• _Task_
Each line from the one containing "norte mantiene pendiente" to the end of the entries below is to be set down exactly; the pictures are not.

Saved entries:

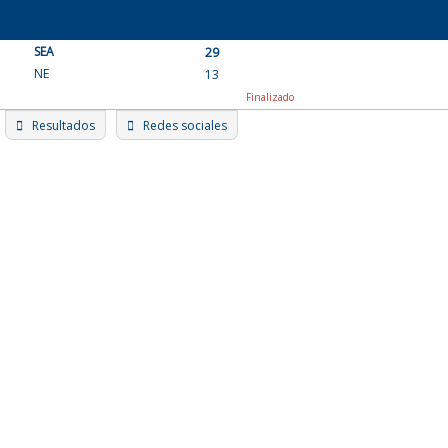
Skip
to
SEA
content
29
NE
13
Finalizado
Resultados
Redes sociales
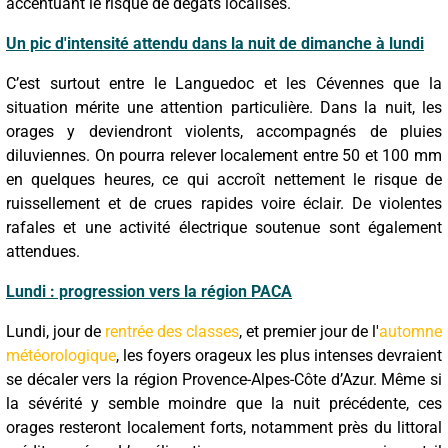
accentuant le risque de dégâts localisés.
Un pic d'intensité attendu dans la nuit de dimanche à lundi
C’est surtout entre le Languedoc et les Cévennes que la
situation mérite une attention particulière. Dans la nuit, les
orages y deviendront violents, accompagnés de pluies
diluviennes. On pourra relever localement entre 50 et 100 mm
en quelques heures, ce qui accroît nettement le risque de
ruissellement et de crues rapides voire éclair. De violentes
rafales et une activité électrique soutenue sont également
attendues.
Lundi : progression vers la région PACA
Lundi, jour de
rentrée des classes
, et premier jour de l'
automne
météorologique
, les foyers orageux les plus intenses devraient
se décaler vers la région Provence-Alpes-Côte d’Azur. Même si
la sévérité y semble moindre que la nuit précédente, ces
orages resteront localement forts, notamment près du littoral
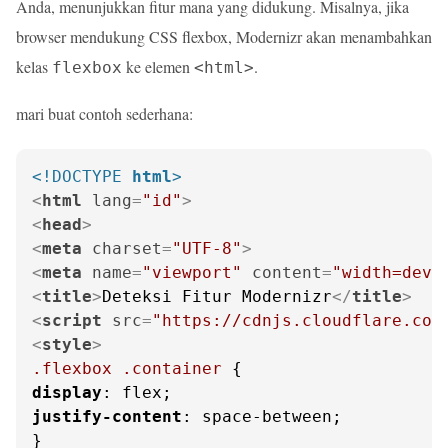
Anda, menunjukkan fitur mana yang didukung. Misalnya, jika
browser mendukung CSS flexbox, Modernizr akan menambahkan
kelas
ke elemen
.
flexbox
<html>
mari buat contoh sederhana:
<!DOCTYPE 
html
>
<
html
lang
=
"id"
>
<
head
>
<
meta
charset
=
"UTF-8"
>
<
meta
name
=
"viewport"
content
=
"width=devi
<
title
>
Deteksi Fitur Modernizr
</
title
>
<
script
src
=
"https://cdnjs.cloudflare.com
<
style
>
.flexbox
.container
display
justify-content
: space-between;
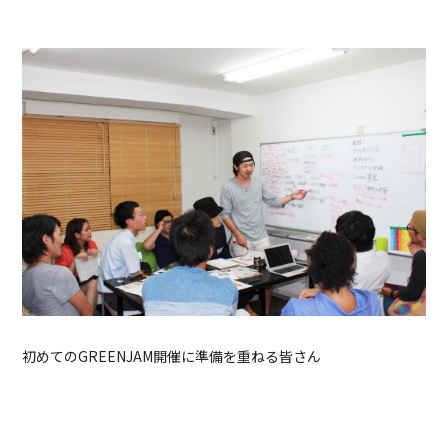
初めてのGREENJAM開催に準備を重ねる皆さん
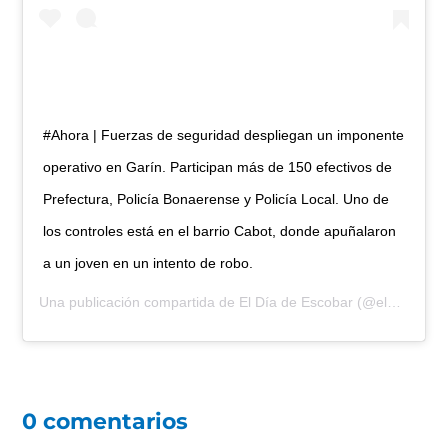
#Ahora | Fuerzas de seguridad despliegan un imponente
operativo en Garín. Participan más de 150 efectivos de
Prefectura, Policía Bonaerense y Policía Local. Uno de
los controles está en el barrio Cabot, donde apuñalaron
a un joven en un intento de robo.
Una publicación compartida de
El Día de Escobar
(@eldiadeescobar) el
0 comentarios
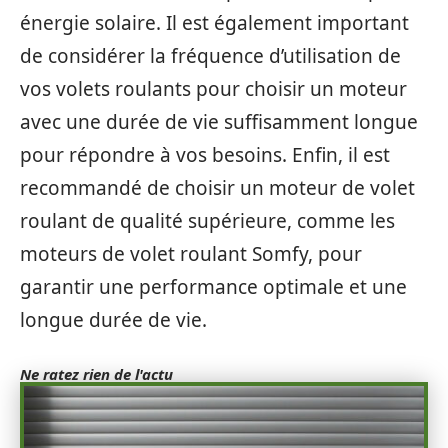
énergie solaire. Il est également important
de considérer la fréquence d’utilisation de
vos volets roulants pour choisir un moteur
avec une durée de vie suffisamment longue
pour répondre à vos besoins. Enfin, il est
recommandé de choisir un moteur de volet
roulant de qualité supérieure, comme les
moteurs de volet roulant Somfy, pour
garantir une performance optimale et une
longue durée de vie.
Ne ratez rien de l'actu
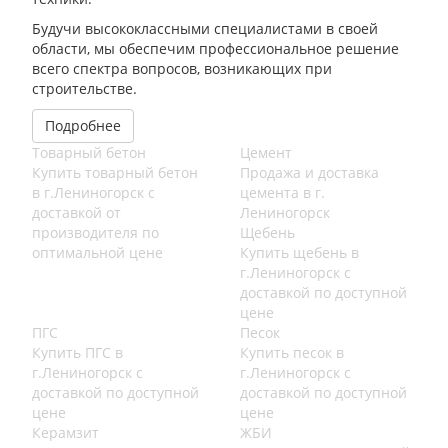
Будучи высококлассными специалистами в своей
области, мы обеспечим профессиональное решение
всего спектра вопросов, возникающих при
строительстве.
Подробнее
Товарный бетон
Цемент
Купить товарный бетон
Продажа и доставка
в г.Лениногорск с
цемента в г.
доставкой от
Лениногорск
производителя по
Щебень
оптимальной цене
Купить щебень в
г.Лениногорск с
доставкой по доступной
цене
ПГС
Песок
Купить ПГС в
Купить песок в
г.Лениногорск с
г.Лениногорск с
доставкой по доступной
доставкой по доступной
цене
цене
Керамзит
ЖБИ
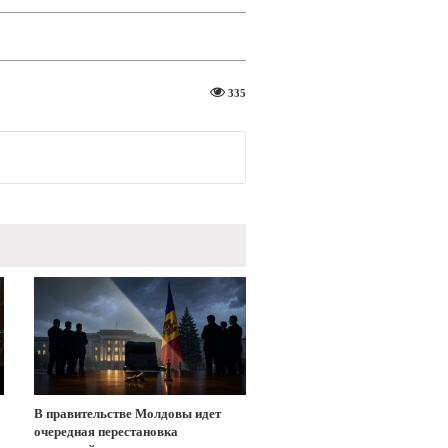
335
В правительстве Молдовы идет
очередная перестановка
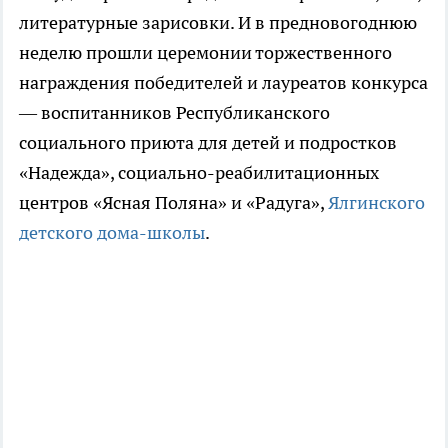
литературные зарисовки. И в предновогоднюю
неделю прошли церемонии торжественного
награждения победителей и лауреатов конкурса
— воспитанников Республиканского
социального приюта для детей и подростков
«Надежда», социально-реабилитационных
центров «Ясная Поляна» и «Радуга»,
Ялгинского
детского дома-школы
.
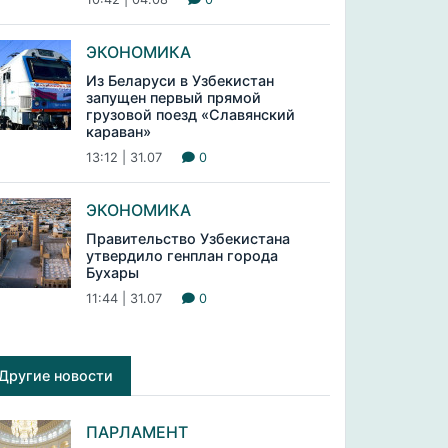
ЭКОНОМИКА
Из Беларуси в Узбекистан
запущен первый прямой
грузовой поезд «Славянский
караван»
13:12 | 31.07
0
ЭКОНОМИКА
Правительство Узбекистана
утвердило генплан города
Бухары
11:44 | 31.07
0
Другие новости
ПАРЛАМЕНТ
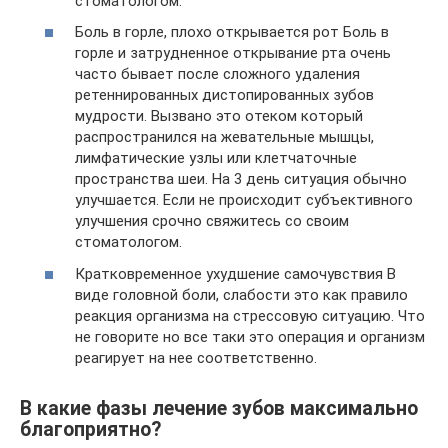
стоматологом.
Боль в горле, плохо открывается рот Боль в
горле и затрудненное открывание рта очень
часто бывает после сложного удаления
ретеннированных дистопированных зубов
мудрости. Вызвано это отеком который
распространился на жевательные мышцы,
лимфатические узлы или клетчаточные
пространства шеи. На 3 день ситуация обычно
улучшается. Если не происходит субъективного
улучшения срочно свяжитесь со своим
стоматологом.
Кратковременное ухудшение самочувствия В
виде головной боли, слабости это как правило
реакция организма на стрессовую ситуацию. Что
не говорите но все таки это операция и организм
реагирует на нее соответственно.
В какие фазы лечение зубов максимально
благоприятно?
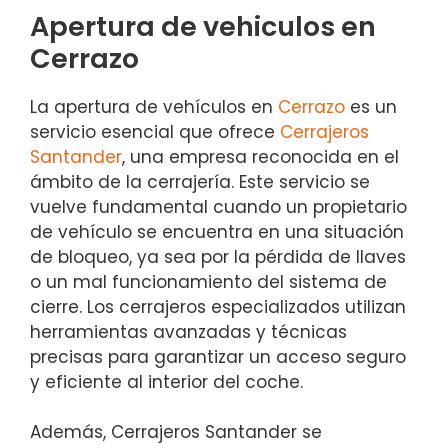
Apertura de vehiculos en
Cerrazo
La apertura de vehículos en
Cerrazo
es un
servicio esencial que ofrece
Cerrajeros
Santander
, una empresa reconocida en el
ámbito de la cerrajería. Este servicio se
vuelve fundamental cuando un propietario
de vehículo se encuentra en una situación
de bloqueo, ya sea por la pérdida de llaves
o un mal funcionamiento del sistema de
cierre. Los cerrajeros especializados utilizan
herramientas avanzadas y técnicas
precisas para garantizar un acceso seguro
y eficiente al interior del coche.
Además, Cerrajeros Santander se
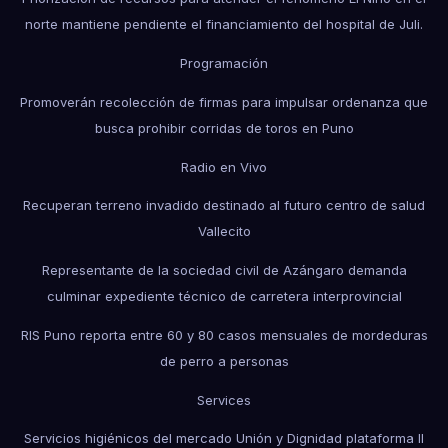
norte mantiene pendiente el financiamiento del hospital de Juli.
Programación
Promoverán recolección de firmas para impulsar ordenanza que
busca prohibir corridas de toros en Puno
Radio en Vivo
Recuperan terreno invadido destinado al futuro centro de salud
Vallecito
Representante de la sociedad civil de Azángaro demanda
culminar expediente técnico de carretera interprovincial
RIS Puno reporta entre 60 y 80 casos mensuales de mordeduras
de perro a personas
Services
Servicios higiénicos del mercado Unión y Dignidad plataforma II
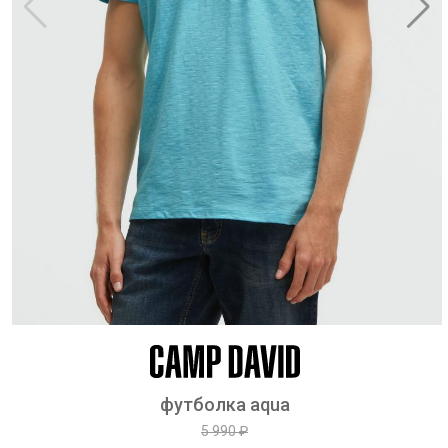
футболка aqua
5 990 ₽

• _Written answer_
norte mantiene pendiente el financiamiento del hospital de Juli.
Programación
Promoverán recolección de firmas para impulsar ordenanza que
busca prohibir corridas de toros en Puno
Radio en Vivo
Recuperan terreno invadido destinado al futuro centro de salud
Vallecito
Representante de la sociedad civil de Azángaro demanda
culminar expediente técnico de carretera interprovincial
RIS Puno reporta entre 60 y 80 casos mensuales de mordeduras
de perro a personas
Services
Servicios higiénicos del mercado Unión y Dignidad plataforma II
футболка aqua
5 990 ₽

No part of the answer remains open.